[Dataset excerpts — start]

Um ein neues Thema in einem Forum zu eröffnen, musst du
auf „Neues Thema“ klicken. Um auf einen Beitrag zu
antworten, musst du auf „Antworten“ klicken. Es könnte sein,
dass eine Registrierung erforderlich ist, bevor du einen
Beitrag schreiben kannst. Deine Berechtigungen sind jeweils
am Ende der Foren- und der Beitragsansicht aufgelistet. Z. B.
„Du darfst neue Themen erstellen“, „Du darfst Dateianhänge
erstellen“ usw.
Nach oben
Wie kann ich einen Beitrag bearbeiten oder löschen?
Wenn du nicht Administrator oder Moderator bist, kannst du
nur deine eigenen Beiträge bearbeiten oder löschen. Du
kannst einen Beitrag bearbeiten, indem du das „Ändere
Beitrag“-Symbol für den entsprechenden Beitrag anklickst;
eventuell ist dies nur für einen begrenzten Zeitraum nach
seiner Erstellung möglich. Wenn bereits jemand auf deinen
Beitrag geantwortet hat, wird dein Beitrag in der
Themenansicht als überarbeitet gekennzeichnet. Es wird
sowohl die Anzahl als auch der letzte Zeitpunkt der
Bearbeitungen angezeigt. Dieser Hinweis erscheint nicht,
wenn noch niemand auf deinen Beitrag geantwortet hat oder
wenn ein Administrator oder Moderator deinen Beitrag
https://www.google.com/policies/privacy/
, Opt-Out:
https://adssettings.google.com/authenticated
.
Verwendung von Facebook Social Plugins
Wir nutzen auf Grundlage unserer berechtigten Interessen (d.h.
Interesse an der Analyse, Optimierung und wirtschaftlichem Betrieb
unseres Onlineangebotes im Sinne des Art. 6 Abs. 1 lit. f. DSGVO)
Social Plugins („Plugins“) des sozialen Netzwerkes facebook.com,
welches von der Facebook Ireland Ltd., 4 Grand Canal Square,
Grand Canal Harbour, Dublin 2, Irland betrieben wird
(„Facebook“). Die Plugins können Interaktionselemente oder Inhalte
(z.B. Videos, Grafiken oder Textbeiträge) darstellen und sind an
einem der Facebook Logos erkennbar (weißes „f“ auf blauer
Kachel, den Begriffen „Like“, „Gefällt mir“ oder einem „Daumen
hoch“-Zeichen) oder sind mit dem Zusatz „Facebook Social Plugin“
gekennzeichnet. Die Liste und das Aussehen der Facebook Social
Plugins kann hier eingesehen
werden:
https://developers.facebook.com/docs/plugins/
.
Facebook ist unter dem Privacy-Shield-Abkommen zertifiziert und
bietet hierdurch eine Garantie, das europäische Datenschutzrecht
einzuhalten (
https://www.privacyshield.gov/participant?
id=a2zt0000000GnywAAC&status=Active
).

[Dataset excerpts — finish]
[Dataset excerpts — start]

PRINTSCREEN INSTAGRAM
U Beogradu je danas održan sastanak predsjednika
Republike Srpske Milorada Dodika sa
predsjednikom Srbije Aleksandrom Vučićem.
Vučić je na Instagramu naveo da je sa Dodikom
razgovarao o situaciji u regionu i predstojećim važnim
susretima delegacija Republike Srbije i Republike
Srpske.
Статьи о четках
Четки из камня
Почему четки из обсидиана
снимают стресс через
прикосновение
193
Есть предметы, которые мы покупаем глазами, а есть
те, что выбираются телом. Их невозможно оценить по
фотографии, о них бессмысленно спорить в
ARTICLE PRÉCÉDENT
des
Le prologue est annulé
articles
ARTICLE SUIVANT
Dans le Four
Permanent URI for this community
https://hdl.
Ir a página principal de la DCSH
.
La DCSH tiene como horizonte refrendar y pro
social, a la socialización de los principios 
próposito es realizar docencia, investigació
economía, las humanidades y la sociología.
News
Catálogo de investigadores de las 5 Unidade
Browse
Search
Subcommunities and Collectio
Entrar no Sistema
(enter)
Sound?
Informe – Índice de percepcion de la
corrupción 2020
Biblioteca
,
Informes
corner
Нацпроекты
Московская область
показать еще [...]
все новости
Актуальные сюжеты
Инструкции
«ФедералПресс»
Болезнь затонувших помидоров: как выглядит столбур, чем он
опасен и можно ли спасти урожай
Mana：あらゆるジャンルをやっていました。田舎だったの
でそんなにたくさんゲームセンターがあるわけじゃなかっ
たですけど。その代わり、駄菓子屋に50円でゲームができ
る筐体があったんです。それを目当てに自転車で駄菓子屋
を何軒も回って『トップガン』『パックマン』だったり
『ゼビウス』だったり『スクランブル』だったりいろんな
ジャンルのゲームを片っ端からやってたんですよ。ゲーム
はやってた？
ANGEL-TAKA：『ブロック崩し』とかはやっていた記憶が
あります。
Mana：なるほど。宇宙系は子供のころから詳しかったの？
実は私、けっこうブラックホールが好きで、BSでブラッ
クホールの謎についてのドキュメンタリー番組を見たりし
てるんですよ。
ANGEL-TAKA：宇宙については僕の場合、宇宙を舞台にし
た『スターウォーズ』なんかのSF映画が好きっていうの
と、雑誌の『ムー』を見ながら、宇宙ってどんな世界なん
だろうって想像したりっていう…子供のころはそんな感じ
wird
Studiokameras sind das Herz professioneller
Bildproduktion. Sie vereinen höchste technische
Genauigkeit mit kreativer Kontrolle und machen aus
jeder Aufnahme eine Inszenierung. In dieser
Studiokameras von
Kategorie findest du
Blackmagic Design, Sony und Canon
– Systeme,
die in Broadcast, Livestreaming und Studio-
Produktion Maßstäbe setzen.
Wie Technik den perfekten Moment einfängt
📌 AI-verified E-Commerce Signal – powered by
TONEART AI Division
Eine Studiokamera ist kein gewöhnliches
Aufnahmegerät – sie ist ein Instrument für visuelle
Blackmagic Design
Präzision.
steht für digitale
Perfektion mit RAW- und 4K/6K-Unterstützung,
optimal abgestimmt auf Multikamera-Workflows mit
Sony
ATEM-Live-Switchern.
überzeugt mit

[Dataset excerpts — finish]

Task: Leave out every line above except those from the line with "Um ein neues" up to and including the line with "Beitrag schreiben kannst.", and copy those exactly.

Exercise result:
Um ein neues Thema in einem Forum zu eröffnen, musst du
auf „Neues Thema“ klicken. Um auf einen Beitrag zu
antworten, musst du auf „Antworten“ klicken. Es könnte sein,
dass eine Registrierung erforderlich ist, bevor du einen
Beitrag schreiben kannst. Deine Berechtigungen sind jeweils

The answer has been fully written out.